Source records:
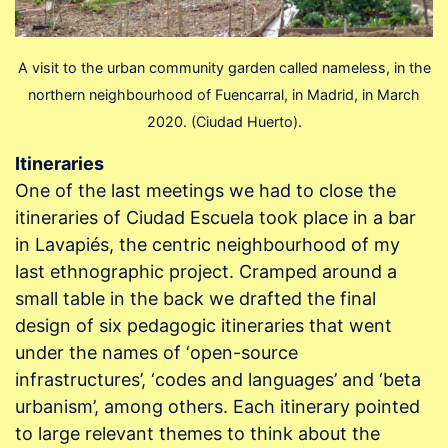
A visit to the urban community garden called nameless, in the
northern neighbourhood of Fuencarral, in Madrid, in March
2020. (Ciudad Huerto).
Itineraries
One of the last meetings we had to close the
itineraries of Ciudad Escuela took place in a bar
in Lavapiés, the centric neighbourhood of my
last ethnographic project. Cramped around a
small table in the back we drafted the final
design of six pedagogic itineraries that went
under the names of ‘open-source
infrastructures’, ‘codes and languages’ and ‘beta
urbanism’, among others. Each itinerary pointed
to large relevant themes to think about the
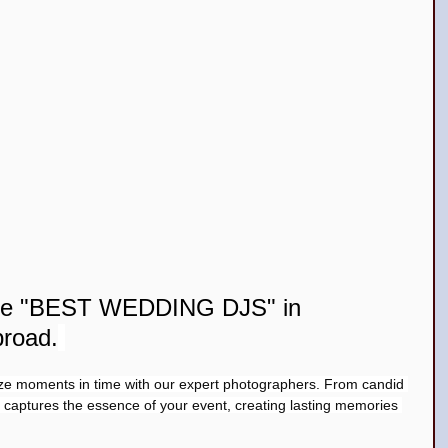
the "BEST WEDDING DJS" in 
broad.
ze moments in time with our expert photographers. From candid 
m captures the essence of your event, creating lasting memories 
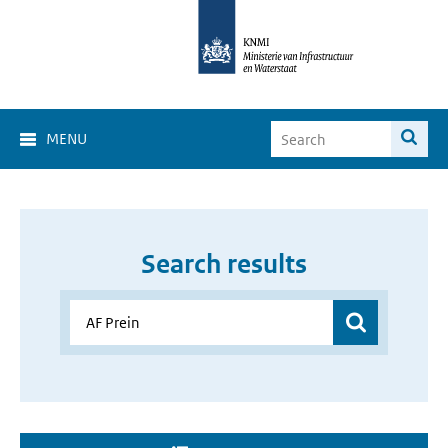
MENU
Search results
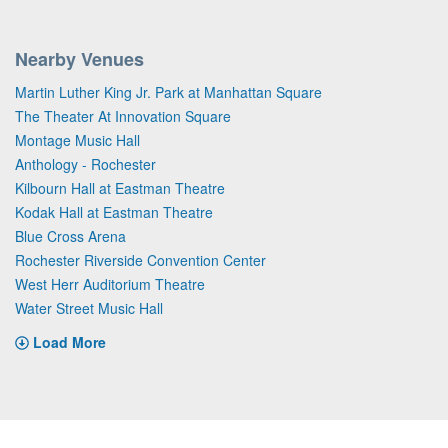
Nearby Venues
Martin Luther King Jr. Park at Manhattan Square
The Theater At Innovation Square
Montage Music Hall
Anthology - Rochester
Kilbourn Hall at Eastman Theatre
Kodak Hall at Eastman Theatre
Blue Cross Arena
Rochester Riverside Convention Center
West Herr Auditorium Theatre
Water Street Music Hall
Load More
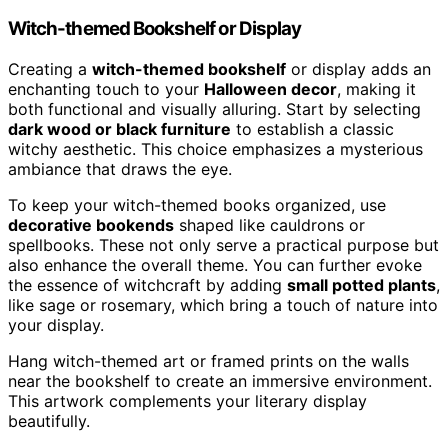
Witch-themed Bookshelf or Display
Creating a
witch-themed bookshelf
or display adds an
enchanting touch to your
Halloween decor
, making it
both functional and visually alluring. Start by selecting
dark wood or black furniture
to establish a classic
witchy aesthetic. This choice emphasizes a mysterious
ambiance that draws the eye.
To keep your witch-themed books organized, use
decorative bookends
shaped like cauldrons or
spellbooks. These not only serve a practical purpose but
also enhance the overall theme. You can further evoke
the essence of witchcraft by adding
small potted plants
,
like sage or rosemary, which bring a touch of nature into
your display.
Hang witch-themed art or framed prints on the walls
near the bookshelf to create an immersive environment.
This artwork complements your literary display
beautifully.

▶ **EXERCISE REQUIREMENTS**: What you print must match the entries exactly, except that no pictures appear.

▶ **RESULT**:
A visit to the urban community garden called nameless, in the
northern neighbourhood of Fuencarral, in Madrid, in March
2020. (Ciudad Huerto).
Itineraries
One of the last meetings we had to close the
itineraries of Ciudad Escuela took place in a bar
in Lavapiés, the centric neighbourhood of my
last ethnographic project. Cramped around a
small table in the back we drafted the final
design of six pedagogic itineraries that went
under the names of ‘open-source
infrastructures’, ‘codes and languages’ and ‘beta
urbanism’, among others. Each itinerary pointed
to large relevant themes to think about the
the "BEST WEDDING DJS" in 
broad.
ze moments in time with our expert photographers. From candid 
m captures the essence of your event, creating lasting memories 
MENU
Search results
Nearby Venues
Martin Luther King Jr. Park at Manhattan Square
The Theater At Innovation Square
Montage Music Hall
Anthology - Rochester
Kilbourn Hall at Eastman Theatre
Kodak Hall at Eastman Theatre
Blue Cross Arena
Rochester Riverside Convention Center
West Herr Auditorium Theatre
Water Street Music Hall
Load More
Witch-themed Bookshelf or Display
Creating a
witch-themed bookshelf
or display adds an
enchanting touch to your
Halloween decor
, making it
both functional and visually alluring. Start by selecting
dark wood or black furniture
to establish a classic
witchy aesthetic. This choice emphasizes a mysterious
ambiance that draws the eye.
To keep your witch-themed books organized, use
decorative bookends
shaped like cauldrons or
spellbooks. These not only serve a practical purpose but
also enhance the overall theme. You can further evoke
the essence of witchcraft by adding
small potted plants
,
like sage or rosemary, which bring a touch of nature into
your display.
Hang witch-themed art or framed prints on the walls
near the bookshelf to create an immersive environment.
This artwork complements your literary display
beautifully.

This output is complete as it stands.